## DS in the Real World

# Applying Machine Learning to Address a Problem That Is More Than Academic

## Breaking down a research article by Himabindu Lakkaraju, et al.

As a data science student, most of the lectures and labs I encountered covered topics in the abstract. We spent more time discussing irises, Titanic passengers, real estate in King County, WA, and a seemingly endless array of Pokemon than I ever expected I would. However, the more I explored research papers and publications, the more I found real-world examples of data science and machine learning in action that I could relate to.

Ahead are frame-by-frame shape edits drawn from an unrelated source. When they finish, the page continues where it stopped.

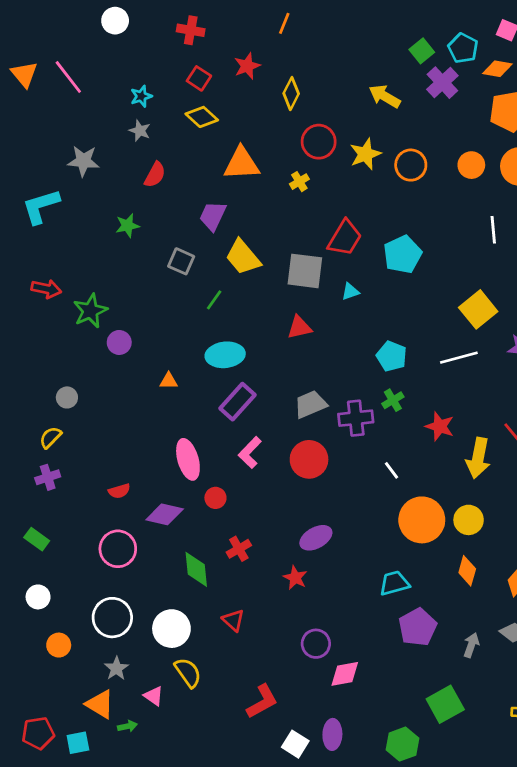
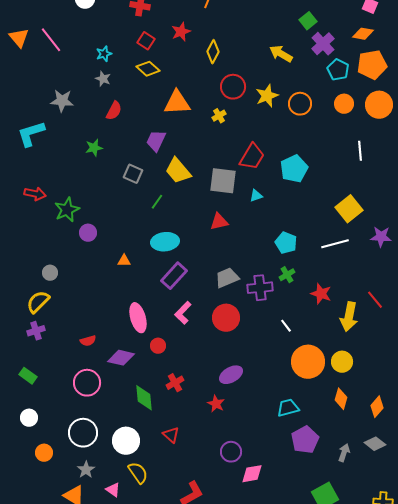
cyan pentagon: (463, 48) -> (338, 70), moved
yellow semicircle: (50, 437) -> (38, 302), size x1.4

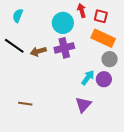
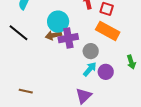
cyan circle: (63, 23) -> (58, 22), moved
brown arrow: (38, 51) -> (53, 35), moved
gray circle: (110, 59) -> (91, 51), moved

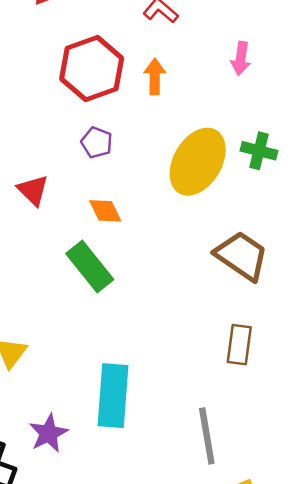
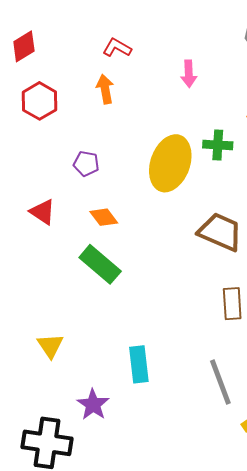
red hexagon: (92, 68) -> (39, 101), moved, size x0.7
orange arrow: (155, 76) -> (105, 89), moved
cyan rectangle: (113, 396) -> (139, 364), size x0.7

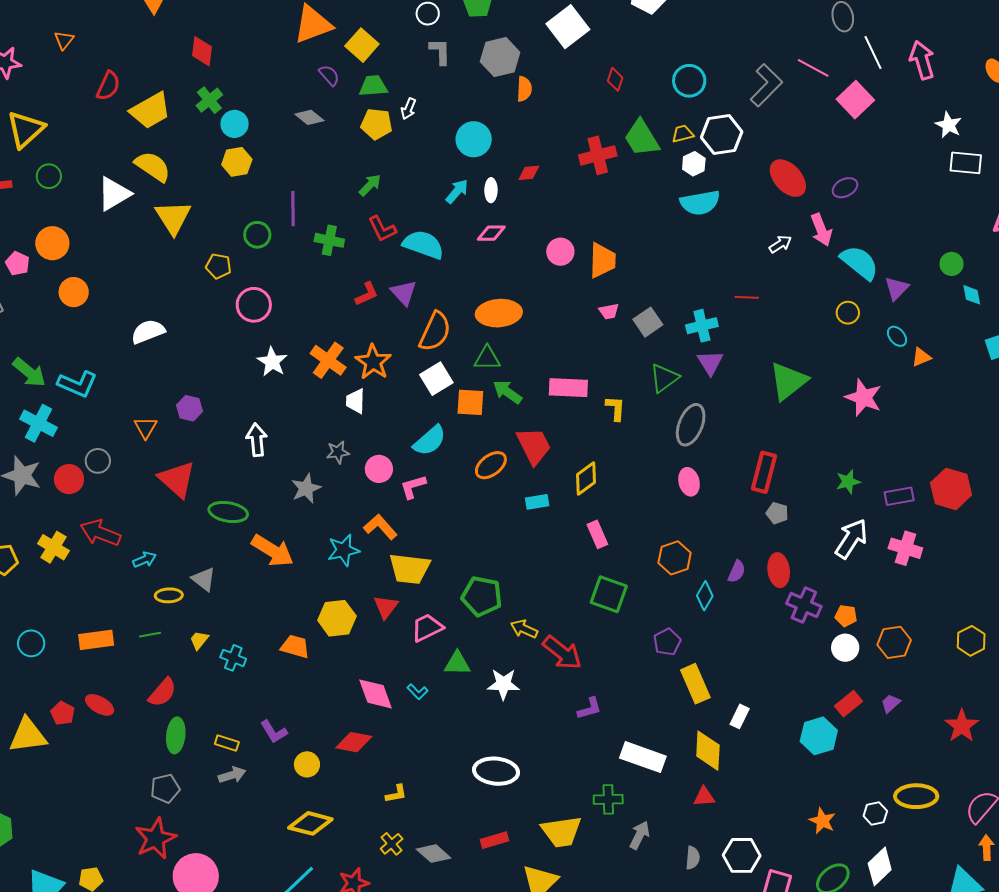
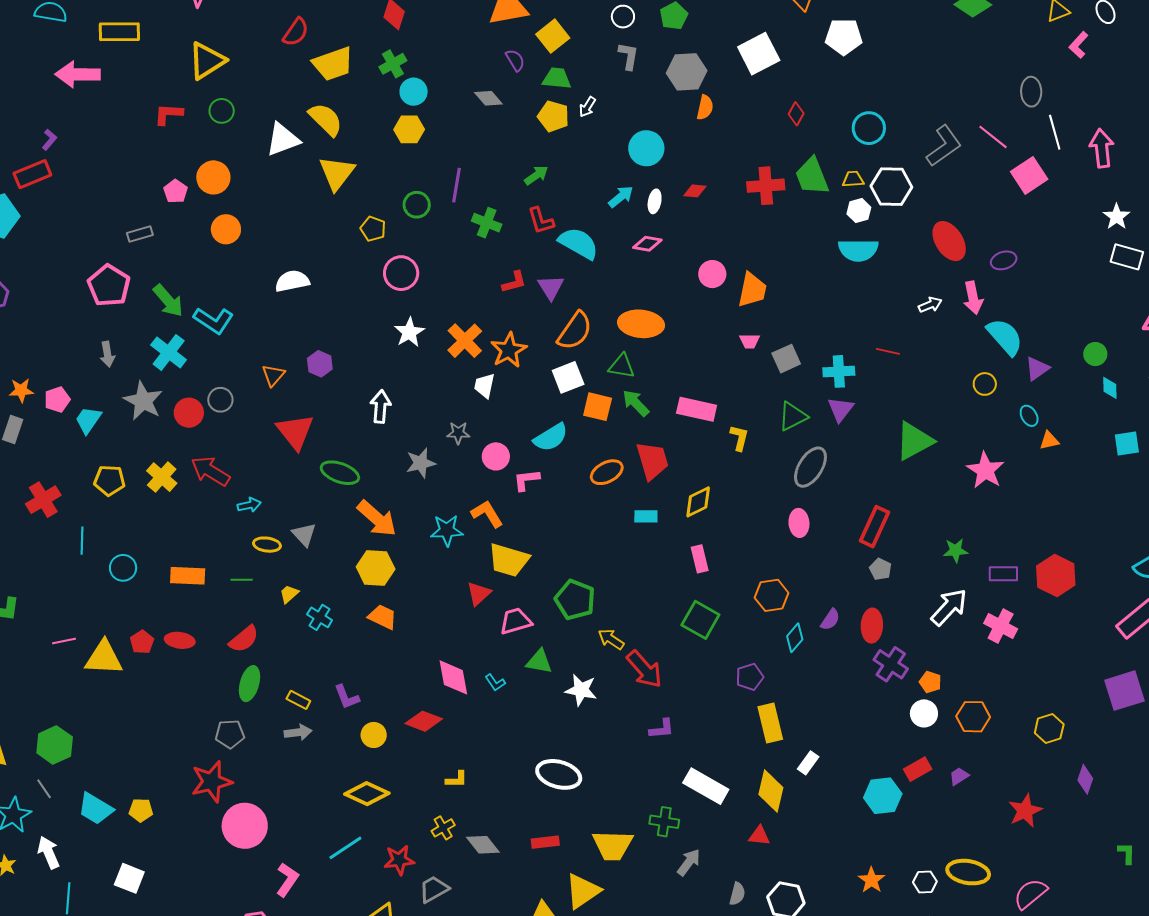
yellow hexagon: (337, 618) -> (376, 568), moved
red ellipse: (100, 705) -> (180, 640), turned -32

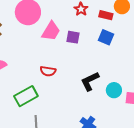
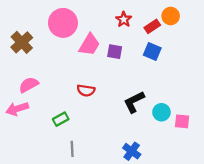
red rectangle: (106, 15) -> (152, 26), turned -48
green rectangle: (26, 96) -> (61, 119), size x0.6

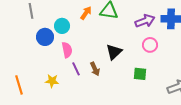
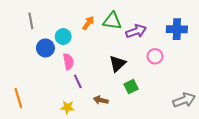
purple arrow: (145, 21) -> (136, 31), moved
brown arrow: (95, 69) -> (101, 100), moved, turned 128
green square: (140, 74) -> (131, 87), moved, turned -32
yellow star: (52, 81) -> (67, 107), moved

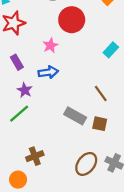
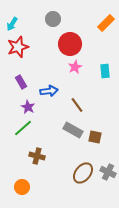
pink star: (50, 45) -> (75, 67), moved
cyan rectangle: (111, 50) -> (105, 71), turned -48
brown line: (101, 94) -> (77, 105), moved
brown cross: (35, 156) -> (37, 156), moved, turned 35

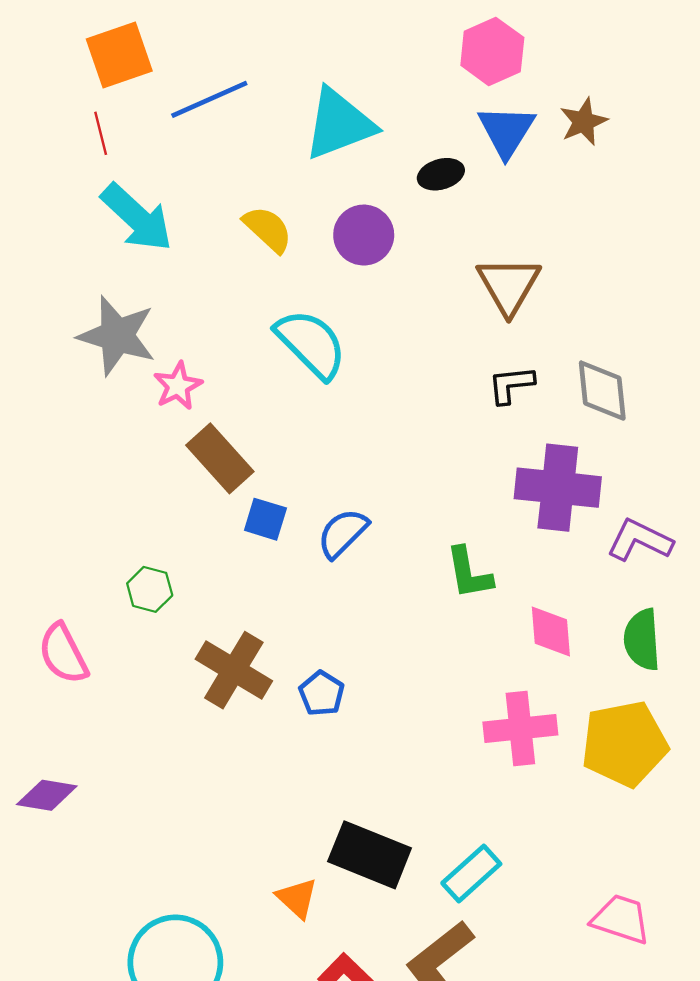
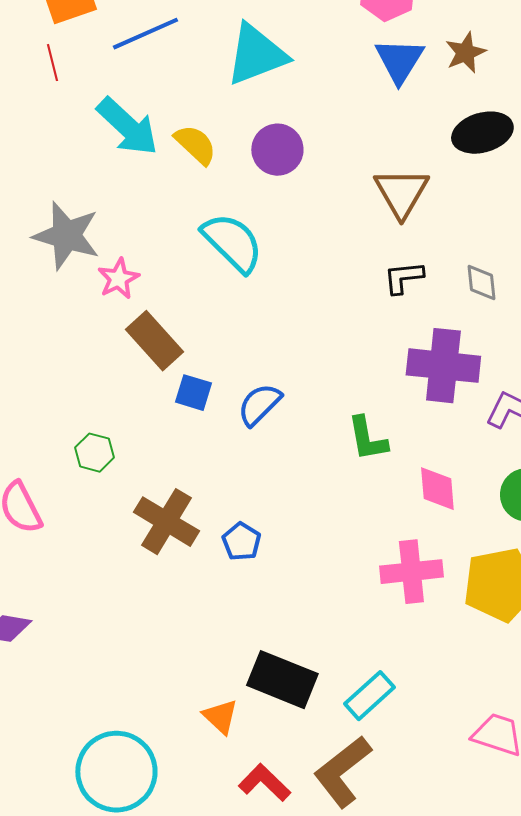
black ellipse: (441, 174) -> (482, 133), moved, size x1.5
cyan arrow: (137, 218) -> (127, 127), moved
gray diamond: (602, 391) -> (481, 283), size x0.7

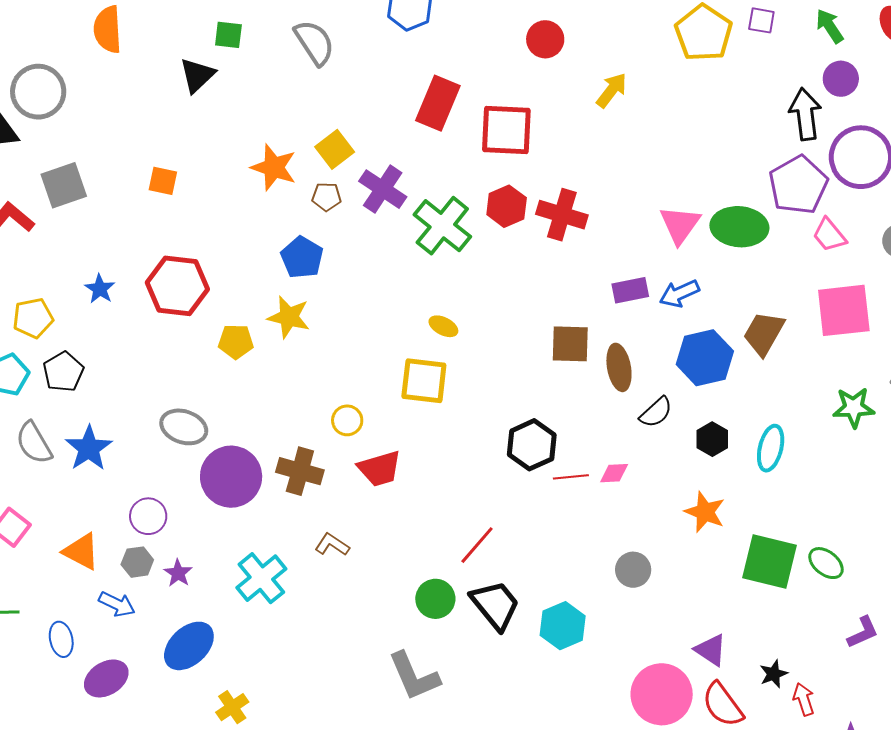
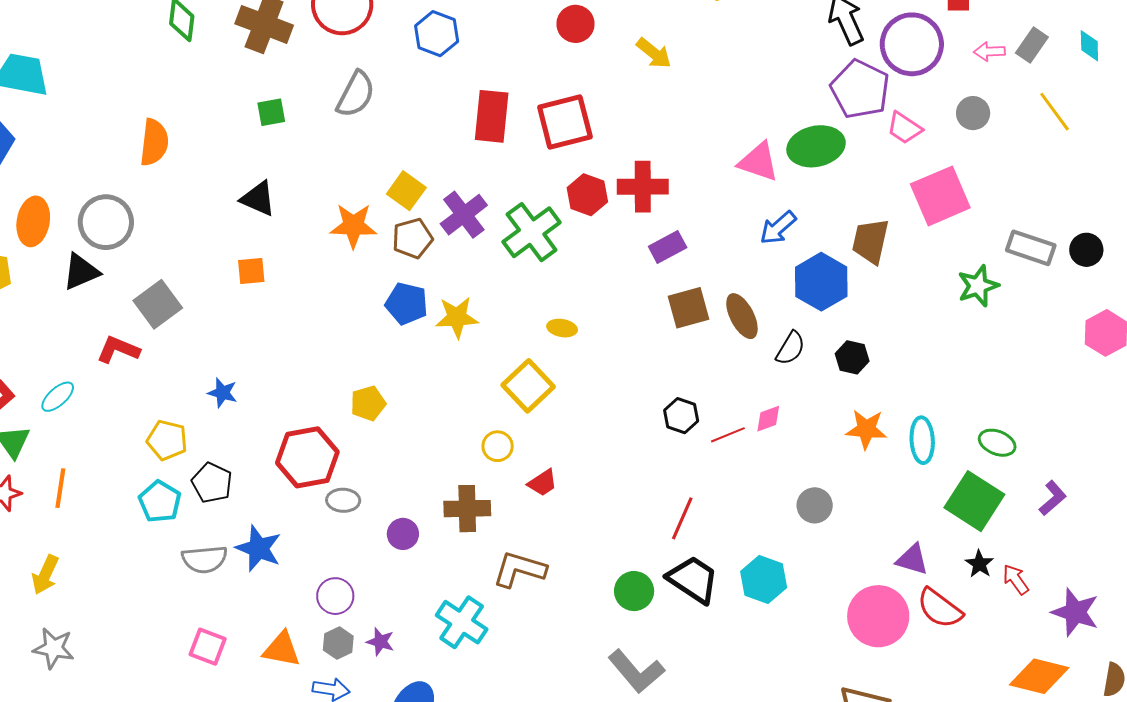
orange semicircle: (108, 29) -> (154, 142), turned -153
gray semicircle: (314, 42) -> (356, 94), turned 78
black triangle: (197, 75) -> (258, 199), moved, turned -36
yellow arrow: (612, 90) -> (654, 53), turned 108
purple cross: (383, 189) -> (464, 215), turned 36
brown pentagon: (327, 197) -> (412, 238), size x1.4
pink triangle: (680, 225) -> (759, 162), turned -30
green cross: (442, 226) -> (532, 232), turned 32
red hexagon: (177, 286) -> (307, 457), moved
purple rectangle: (630, 290) -> (668, 247), moved
yellow star: (289, 317) -> (457, 317), moved
yellow pentagon: (33, 318) -> (167, 440), turned -30
yellow square: (424, 381) -> (528, 386), moved, turned -33
gray ellipse: (184, 427) -> (343, 500), size x0.7
gray semicircle: (34, 443) -> (205, 559), turned -48
black hexagon: (532, 445) -> (681, 416), size x0.7
cyan ellipse: (771, 448) -> (922, 440), moved
red trapezoid: (380, 469) -> (543, 483), size x0.7
purple circle: (231, 477) -> (403, 534), size x0.5
brown L-shape: (332, 545) -> (519, 569), size x1.6
red line: (477, 545) -> (682, 518), moved
green square: (769, 562) -> (974, 501), moved, turned 36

This one, in particular, lept out at me.

## A Machine Learning Framework to Identify Students at Risk of Adverse Academic Outcomes by Himabindu Lakkaraju, et al.

Before studying data science, I spent over fifteen years working in education and academic administration. In fact, one of the first “real” jobs I had was working on a fine arts program at an alternative high school in Chicago.

There are many reasons that a student may not finish high school on time (or at all) and other studies have shown that can have a far-reaching impact on the rest of their life, especially in regards to future career prospects. Additionally, students who do not graduate on time can stress the resources of an already strained school.

The authors of this paper designed a machine learning framework to identify students at risk of not completing high school on time. This framework “also lays a foundation for future work on other adverse academic outcomes.”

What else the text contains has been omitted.